Jenna Brandt, Alyssa Haydon, Jasmine Jones
The medicines Ancient Egyptains practiced is herbs and drugs. Types of herbs such as honey, willow, mint, and pomegranate helped sick or injured Ancient Egyptains. Honey was to help burns and wounds. Willow helps people with toothaches and making aspirin. Mint helps gastric ailments, and is still used today helping many people. Last but not least, is pomegranate. Pomegranate helps cure infestations from parasitic worms. This fruit paralyzes the worms causing them to not move or budge. A lot of medicines and cures used back when Ancient Egyptains were alive are still used today. Even though some aren't still used, scientists still find cures and many different medicines to help a lot of people.

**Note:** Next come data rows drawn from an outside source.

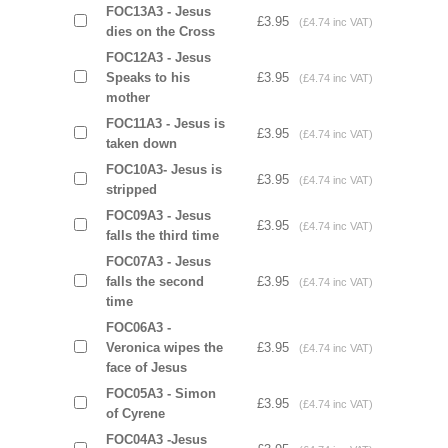
FOC13A3 - Jesus
£3.95
(£4.74 inc VAT)
dies on the Cross
FOC12A3 - Jesus
Speaks to his
£3.95
(£4.74 inc VAT)
mother
FOC11A3 - Jesus is
£3.95
(£4.74 inc VAT)
taken down
FOC10A3- Jesus is
£3.95
(£4.74 inc VAT)
stripped
FOC09A3 - Jesus
£3.95
(£4.74 inc VAT)
falls the third time
FOC07A3 - Jesus
falls the second
£3.95
(£4.74 inc VAT)
time
FOC06A3 -
Veronica wipes the
£3.95
(£4.74 inc VAT)
face of Jesus
FOC05A3 - Simon
£3.95
(£4.74 inc VAT)
of Cyrene
FOC04A3 -Jesus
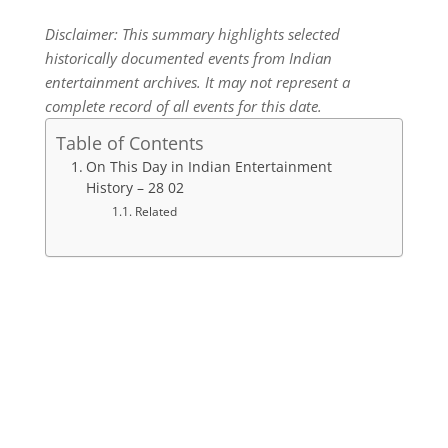
Disclaimer: This summary highlights selected
historically documented events from Indian
entertainment archives. It may not represent a
complete record of all events for this date.
Table of Contents
On This Day in Indian Entertainment
History – 28 02
Related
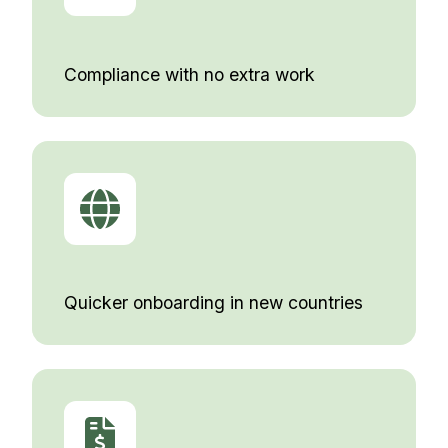
Compliance with no extra work
Quicker onboarding in new countries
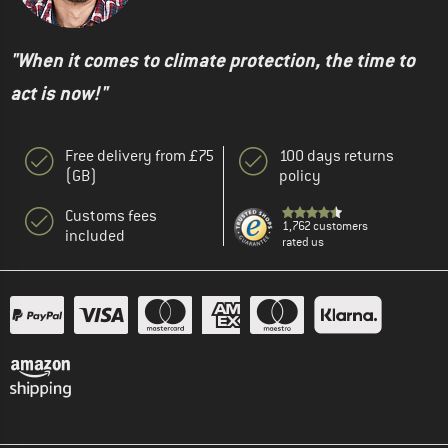
"When it comes to climate protection, the time to
act is now!"
Free delivery from £75
100 days returns
(GB)
policy
Customs fees
1,762 customers
included
rated us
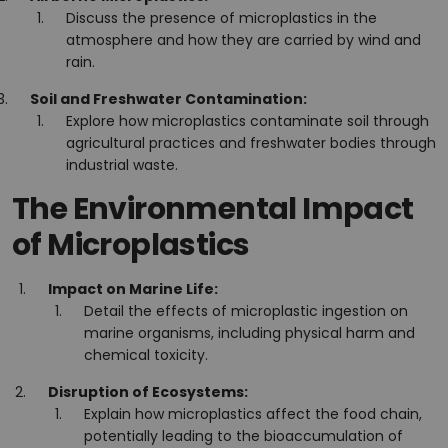
Discuss the presence of microplastics in the
atmosphere and how they are carried by wind and
rain.
Soil and Freshwater Contamination:
Explore how microplastics contaminate soil through
agricultural practices and freshwater bodies through
industrial waste.
The Environmental Impact
of Microplastics
Impact on Marine Life:
Detail the effects of microplastic ingestion on
marine organisms, including physical harm and
chemical toxicity.
Disruption of Ecosystems:
Explain how microplastics affect the food chain,
potentially leading to the bioaccumulation of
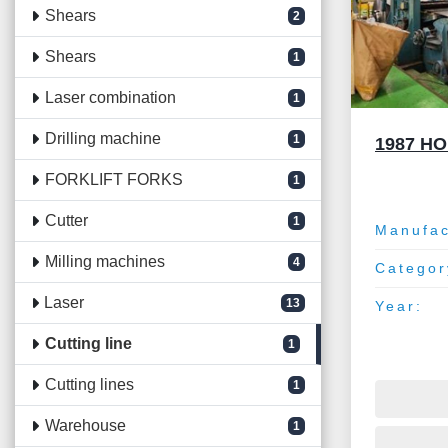
Shears
2
Shears
1
Laser combination
1
Drilling machine
1
1987 H
FORKLIFT FORKS
1
Cutter
1
Manufac
Milling machines
4
Categor
Laser
13
Year:
Cutting line
1
Cutting lines
1
Warehouse
1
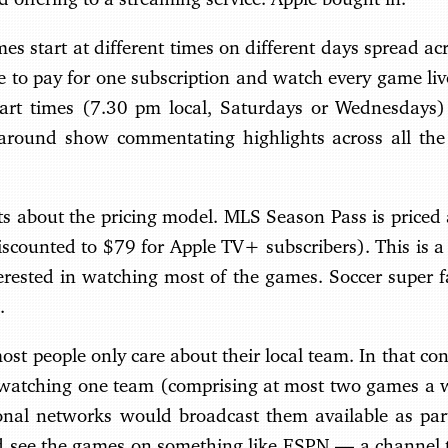
s start at different times on different days spread ac
le to pay for one subscription and watch every game l
tart times (7.30 pm local, Saturdays or Wednesdays)
-around show commentating highlights across all th
s about the pricing model. MLS Season Pass is priced
scounted to $79 for Apple TV+ subscribers). This is a c
terested in watching most of the games. Soccer super f
.
st people only care about their local team. In that con
in watching one team (comprising at most two games a w
gional networks would broadcast them available as par
d see the games on something like ESPN — a channel th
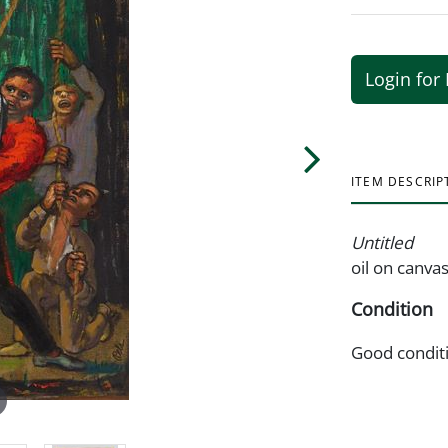
Login for 
ITEM DESCRIP
Untitled
oil on canva
Condition
Good condit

The mummification process is what Ancient Egyptains used to take care of dead bodys. First, people take the dead person to a tent called a "ibu" to wash them with water from the Nile River. They then take the liver, lungs, stomach, and intestines out of the body that will then be packed in a hollow canopic jar. They are washed and packed to dry the body parts. A hook is used to go up the nose, smash up the brain, and drained down. Next, the body is covered and stuffed with natron to dry it out. Fluids, and rags from the embalming process will be saved and buried with the body. After forty days, the body is once again washed with water from the Nile River and covered in oils to keep the skin elastic. The organs are wrapped with linen and the body is stuffed with dry materials such as leaves, sawdust, and linen so the body will still look lifelike. Finally, the body is covered again in oils to help the body smell good and wrapped in linen. The head is wrapped first and the fingers, legs, and arms are wrapped separately. The priest then reads spells out when the rest of the body is wrapped to help ward off evil spirits and help decrease the journey to the afterlife. Next, the legs and arms are tied together and a Book of the Dead is placed between the wrapped hands. More linen strips are then wrapped around the body, painted with liquid resin to help keep the bandages stick together. A cloth is wrapped around the body and a picture is painted of the god, Osiris on the surface. Finally, a large cloth is wrapped around the whole mummy and attached with strips of linen that are ran from the top to the bottom. A board of painted wood is placed on top of the mummy before lowered into the coffin. After placed in the first coffin, it is now placed in a second coffin. Last, a funeral is planned for the death of the mummy and the body is placed inside a large stone sarcophagus in the tomb to protect it from wild animals.